Monday Books
Monday Books is open to the entire Waynflete adult community. Enjoy discussions led by Waynflete faculty and staff on books they have chosen.
We will begin our meetings online (with the hope of moving towards in person gatherings if possible as the year progresses). Check the Veracross calendar or The Weekly for the Zoom link.
Monday Books titles may be purchased online or in-store at Print: A Bookstore. One copy of each book is also available to borrow from Thaxter Library. Please stop by Thaxter Library in the Emery Building or contact Emily Graham () to arrange a curbside pickup.

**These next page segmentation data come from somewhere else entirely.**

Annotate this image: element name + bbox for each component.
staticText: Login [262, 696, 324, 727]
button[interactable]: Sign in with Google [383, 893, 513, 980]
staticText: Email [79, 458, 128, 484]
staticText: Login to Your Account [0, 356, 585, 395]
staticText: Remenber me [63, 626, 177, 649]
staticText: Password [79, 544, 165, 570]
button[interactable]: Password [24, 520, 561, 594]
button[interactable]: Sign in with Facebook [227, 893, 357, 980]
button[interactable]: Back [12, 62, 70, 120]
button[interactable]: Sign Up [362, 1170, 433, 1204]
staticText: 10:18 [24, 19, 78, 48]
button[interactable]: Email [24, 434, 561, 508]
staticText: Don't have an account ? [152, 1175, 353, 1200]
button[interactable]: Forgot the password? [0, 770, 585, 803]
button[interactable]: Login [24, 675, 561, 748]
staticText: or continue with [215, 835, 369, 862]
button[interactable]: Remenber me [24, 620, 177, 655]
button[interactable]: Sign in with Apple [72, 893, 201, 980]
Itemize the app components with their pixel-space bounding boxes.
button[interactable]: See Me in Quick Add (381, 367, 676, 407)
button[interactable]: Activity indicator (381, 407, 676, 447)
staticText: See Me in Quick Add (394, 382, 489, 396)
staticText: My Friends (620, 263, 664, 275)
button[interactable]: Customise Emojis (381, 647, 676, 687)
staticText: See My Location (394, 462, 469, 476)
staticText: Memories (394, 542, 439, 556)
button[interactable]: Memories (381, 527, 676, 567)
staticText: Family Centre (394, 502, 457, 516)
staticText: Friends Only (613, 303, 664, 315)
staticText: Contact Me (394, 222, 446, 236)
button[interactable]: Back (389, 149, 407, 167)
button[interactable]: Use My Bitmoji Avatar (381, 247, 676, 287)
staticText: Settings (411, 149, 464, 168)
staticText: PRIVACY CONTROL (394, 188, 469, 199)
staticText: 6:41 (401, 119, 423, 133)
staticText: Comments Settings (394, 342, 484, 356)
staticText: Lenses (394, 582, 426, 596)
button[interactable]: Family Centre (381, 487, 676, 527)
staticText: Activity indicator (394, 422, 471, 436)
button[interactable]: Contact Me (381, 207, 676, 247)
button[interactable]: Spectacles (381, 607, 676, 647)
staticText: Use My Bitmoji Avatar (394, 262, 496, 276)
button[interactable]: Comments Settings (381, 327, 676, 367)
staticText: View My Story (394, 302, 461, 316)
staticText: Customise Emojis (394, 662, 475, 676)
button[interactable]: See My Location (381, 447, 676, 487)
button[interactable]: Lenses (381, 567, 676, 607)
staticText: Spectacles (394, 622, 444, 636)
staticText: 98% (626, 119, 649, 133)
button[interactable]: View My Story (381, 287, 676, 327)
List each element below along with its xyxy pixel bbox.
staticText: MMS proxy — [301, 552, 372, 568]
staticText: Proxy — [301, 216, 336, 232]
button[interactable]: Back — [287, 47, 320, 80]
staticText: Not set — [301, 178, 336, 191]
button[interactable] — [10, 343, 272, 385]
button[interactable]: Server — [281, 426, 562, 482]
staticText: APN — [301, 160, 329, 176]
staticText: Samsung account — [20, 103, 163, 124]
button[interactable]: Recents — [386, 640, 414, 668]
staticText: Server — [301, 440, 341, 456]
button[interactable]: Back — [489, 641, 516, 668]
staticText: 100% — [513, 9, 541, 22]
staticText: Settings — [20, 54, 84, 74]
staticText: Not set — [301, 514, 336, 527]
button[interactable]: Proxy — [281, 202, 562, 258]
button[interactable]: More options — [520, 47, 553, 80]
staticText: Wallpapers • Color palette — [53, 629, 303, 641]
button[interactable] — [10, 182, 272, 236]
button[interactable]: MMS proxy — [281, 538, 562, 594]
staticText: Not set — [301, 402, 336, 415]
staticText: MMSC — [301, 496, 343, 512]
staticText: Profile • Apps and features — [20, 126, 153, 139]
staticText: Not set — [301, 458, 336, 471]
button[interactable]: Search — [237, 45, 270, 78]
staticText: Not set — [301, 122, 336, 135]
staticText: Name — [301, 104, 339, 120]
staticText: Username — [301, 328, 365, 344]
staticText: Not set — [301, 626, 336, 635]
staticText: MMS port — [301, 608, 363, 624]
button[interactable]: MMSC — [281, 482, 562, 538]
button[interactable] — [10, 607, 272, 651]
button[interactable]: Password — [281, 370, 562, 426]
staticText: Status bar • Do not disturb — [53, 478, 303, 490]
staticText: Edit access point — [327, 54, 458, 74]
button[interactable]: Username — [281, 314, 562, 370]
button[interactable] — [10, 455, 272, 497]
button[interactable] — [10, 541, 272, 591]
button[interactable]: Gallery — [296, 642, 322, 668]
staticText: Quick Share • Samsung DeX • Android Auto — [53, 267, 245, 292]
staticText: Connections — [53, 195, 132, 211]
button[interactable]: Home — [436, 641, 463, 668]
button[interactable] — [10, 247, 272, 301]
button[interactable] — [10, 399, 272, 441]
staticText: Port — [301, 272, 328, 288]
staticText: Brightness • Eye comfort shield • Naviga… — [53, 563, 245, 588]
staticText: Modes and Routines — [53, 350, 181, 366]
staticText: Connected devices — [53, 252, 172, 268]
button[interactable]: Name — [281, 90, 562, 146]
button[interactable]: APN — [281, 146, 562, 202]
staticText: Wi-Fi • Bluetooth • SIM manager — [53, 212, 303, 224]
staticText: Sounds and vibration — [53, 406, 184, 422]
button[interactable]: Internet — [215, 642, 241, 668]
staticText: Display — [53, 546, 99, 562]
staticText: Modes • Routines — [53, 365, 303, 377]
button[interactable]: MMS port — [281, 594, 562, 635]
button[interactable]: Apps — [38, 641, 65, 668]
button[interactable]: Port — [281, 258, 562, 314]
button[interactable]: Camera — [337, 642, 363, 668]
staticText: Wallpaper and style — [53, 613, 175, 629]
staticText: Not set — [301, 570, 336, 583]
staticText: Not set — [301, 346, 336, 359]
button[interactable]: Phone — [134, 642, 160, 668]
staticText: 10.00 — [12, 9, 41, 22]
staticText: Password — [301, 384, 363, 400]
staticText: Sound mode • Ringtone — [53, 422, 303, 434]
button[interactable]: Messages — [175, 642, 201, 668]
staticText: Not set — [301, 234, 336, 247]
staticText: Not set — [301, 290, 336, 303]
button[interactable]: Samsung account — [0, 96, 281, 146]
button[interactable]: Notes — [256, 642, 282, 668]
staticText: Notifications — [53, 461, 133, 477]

You can also reserve books through your local public libraries. To check availability and reserve, login and request your books on MaineCat http://mainecat.
2021-2022 Book Selections
Monday, October 4, 2021
All We Can Save — Ayana Johnson and Katharine Wilkinson
Discussion Leader: Kim Simmons, P’22
All We Can Save illuminates the expertise and insights of dozens of diverse women leading on climate in the United States—scientists, journalists, farmers, lawyers, teachers, activists, innovators, wonks, and designers, across generations, geographies, and race—and aims to advance a more representative, nuanced, and solution-oriented public conversation on the climate crisis. These women offer a spectrum of ideas and insights for how we can rapidly, radically reshape society.
Monday, November 8, 2021
Freshwater — Akwaeke Emezi
Discussion Leader: Laura Lennig, Grades 6-12 English Faculty
Freshwater tells the story of Ada, an unusual child who is a source of deep concern to her southern Nigerian family. Young Ada is troubled, prone to violent fits. Born “with one foot on the other side,” she begins to develop separate selves within her as she grows into adulthood. And when she travels to America for college, a traumatic event on campus crystallizes the selves into something powerful and potentially dangerous, making Ada fade into the background of her own mind as these alters–now protective, now hedonistic–move into control. Based in the author’s realities, Freshwater dazzles with ferocious energy and grace.
Monday, December 13, 2021
Klara and the Sun — Kazuo Ishiguro
Discussion Leader: Asra Ahmed, Upper School Director
Here is the story of Klara, an Artificial Friend with outstanding observational qualities, who, from her place in the store, watches carefully the behavior of those who come in to browse, and of those who pass on the street outside. She remains hopeful that a customer will soon choose her. Klara and the Sun is a thrilling book that offers a look at our changing world through the eyes of an unforgettable narrator, and one that explores the fundamental question: what does it mean to love?
Monday, February 7, 2022
My Ántonia — Willa Cather
Discussion Leader: Juanita Nichols, Director of Alumni Relations and Kelsey Robinov, Director of Development
Willa Cather’s heartfelt novel is the unforgettable story of an immigrant woman’s life on the hardscrabble Nebraska plains. Through Jim Burden’s affectionate reminiscence of his childhood friend, the free-spirited Ántonia Shimerda, a larger, uniquely American portrait emerges, both of a community struggling with unforgiving terrain and of a woman who, amid great hardship, stands as a timeless inspiration.
Monday, March 7, 2022
Water by the Spoonful — Quiara Alegría Hudes
Discussion Leader: Tiki Fuhro, Grades 6-12 Performing Arts Faculty
Somewhere in Philadelphia, Elliot has returned from Iraq and is struggling to find his place in the world. Somewhere in a chat room, recovering addicts forge an unbreakable bond of support and love. The boundaries of family and community are stretched across continents and cyberspace as birth families splinter and online families collide. Water by the Spoonful is a heartfelt and poetic meditation on lives on the brink of redemption and self-discovery during a time of heightened uncertainty.
Monday, April 4, 2022
The Carrying — Ada Limón
Discussion Leader: Jim Millard, Grades 6-12 English Faculty
Vulnerable, tender, acute, these are serious poems, brave poems, exploring with honesty the ambiguous moment between the rapture of youth and the grace of acceptance. A daughter tends to aging parents. A woman struggles with infertility–“What if, instead of carrying / a child, I am supposed to carry grief?”–and a body seized by pain and vertigo as well as ecstasy. A nation convulses: “Every song of this country / has an unsung third stanza, something brutal.” And still Limon shows us, as ever, the persistence of hunger, love, and joy, the dizzying fullness of our too-short lives.